October 20, 2014 04:56 pm | Updated May 23, 2016 04:36 pm IST - Hubli:

Gandhiji's 1891 application to the Bombay High Court on display at the High Court bench at Dharwad. Photo: Special Arrangement

Gandhiji's 1891 application to the Bombay High Court on display at the High Court bench at Dharwad. Photo: Special Arrangement

In the month when the nation remembers the Father of the Nation, the immediate picture that comes to one’s mind is that of an elderly person clad in half dhoti and shawl and wearing spectacles.

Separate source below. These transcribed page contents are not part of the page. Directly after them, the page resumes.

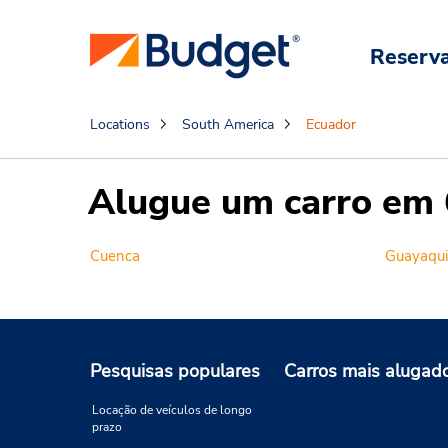
Reserv
Locations
South America
Ecuador
Alugue um carro em 
Cuenca
Guayaqui
Pesquisas populares
Carros mais alugad
Locação de veículos de longo
prazo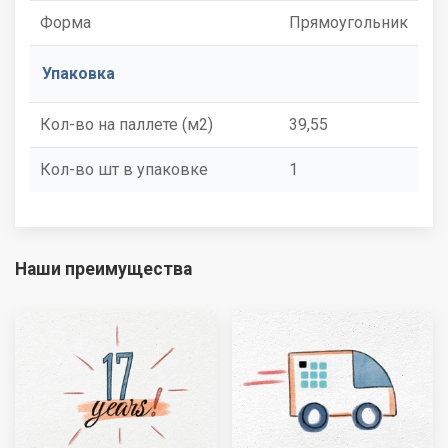
Форма
Прямоугольник
Упаковка
Кол-во на паллете (м2)
39,55
Кол-во шт в упаковке
1
Наши преимущества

While whole world knows about Mahatma Gandhi’s simple life style and his struggle for Independence, not many know about his days as a legal professional and the his days as a barrister. Now, the Dharwad Bench of High Court of Karnataka has on display a memorabilia related to the beginning of Gandiji’s legal career.

As a 19-year-old, Mohandas Karamchand Gandhi had left India for the first time on September 4, 1888, to get enrolled in the centuries-old law institute Inner Temple in London. Having become a barrister, M.K. Gandhi returned to his homeland in June 1891 and shifted from Rajkot to Mumbai after having decided to practice in the Bombay High Court.

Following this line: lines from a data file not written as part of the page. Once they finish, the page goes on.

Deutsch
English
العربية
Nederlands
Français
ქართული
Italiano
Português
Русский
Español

At Mumbai (then Bombay) Mr Gandhi submitted an application written in his own handwriting to the ‘Prothonotary and Registrar of High Court of Judicature, Bombay’ on November 16, 1891. The application in which Mr M.K. Gandhi mentions that he is “desirous of being admitted as advocate of the high court” is now on display at the bar association of High Court at Dharwad, thanks to the initiative taken by senior criminal lawyer V.G. Patil.

Inspiring the young

Mr. Patil told The Hindu that the objective was to make the young generation of lawyers to feel proud that they belonged to the same profession as that of Mahatma Gandhiji. The application along with the barrister certificate of Mr Gandhi was found in the archives of Bombay High Court, which subsequently published it. “What is on display now is a copy of the application and the barrister certificate,” he said.

Last week when Chief Justice of Karnataka Justice D.H. Waghela visited High Court Dharwad Bench, Mr Patil presented a framed memorabilia containing the application to him, who evinced interest in the historical document.

Mr V.G. Patil is hoping that the memorabilia gets displayed in all the courts across the nation as a means to motivate the younger lawyers.